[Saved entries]
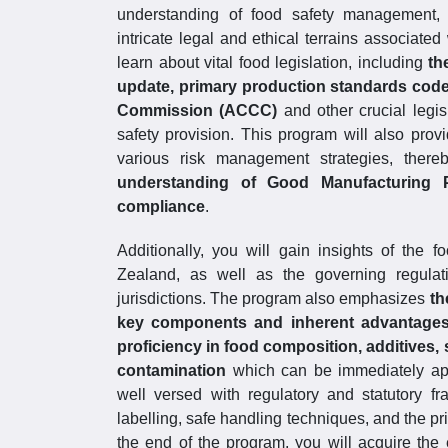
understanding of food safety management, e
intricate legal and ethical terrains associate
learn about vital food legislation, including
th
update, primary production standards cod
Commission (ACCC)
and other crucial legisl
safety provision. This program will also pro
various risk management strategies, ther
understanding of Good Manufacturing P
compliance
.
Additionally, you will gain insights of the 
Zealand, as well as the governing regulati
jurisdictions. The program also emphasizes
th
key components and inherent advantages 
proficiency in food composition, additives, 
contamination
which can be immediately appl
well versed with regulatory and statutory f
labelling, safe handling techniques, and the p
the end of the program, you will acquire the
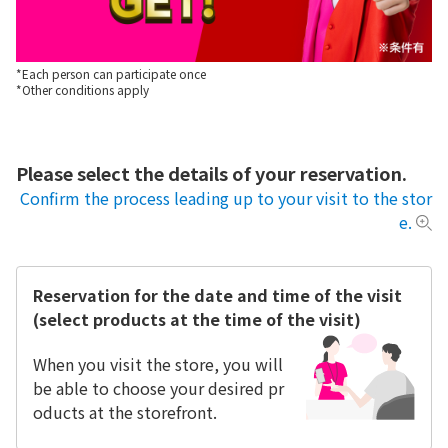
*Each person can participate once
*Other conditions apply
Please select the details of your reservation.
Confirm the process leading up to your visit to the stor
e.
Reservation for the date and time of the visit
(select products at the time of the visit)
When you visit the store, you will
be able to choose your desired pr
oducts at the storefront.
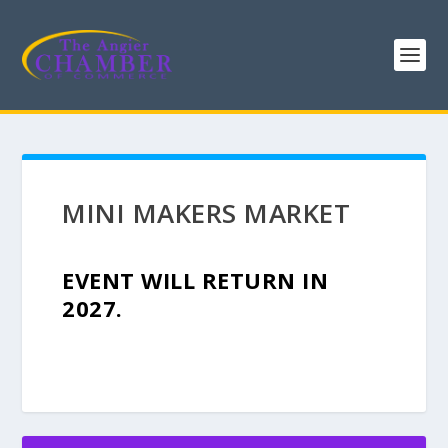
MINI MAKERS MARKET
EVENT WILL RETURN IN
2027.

* * *

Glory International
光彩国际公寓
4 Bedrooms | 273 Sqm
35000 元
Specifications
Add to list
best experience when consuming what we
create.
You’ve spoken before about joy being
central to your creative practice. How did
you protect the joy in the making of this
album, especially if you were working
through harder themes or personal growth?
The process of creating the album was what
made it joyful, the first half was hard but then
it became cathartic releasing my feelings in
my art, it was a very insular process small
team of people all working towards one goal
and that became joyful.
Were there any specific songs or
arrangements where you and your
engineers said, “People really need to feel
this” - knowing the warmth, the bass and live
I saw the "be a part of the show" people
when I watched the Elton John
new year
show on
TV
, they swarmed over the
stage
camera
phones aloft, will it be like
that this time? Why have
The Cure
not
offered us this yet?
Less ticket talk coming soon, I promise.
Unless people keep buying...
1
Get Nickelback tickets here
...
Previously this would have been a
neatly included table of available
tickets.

**DESCRIPTION OF THE TASK**
Write down exactly the span of lines above from the one containing "4 Bedrooms | 273 Sqm" to the one containing "The process of creating the album was what", both ends included.

**RESPONSE**
4 Bedrooms | 273 Sqm
35000 元
Specifications
Add to list
best experience when consuming what we
create.
You’ve spoken before about joy being
central to your creative practice. How did
you protect the joy in the making of this
album, especially if you were working
through harder themes or personal growth?
The process of creating the album was what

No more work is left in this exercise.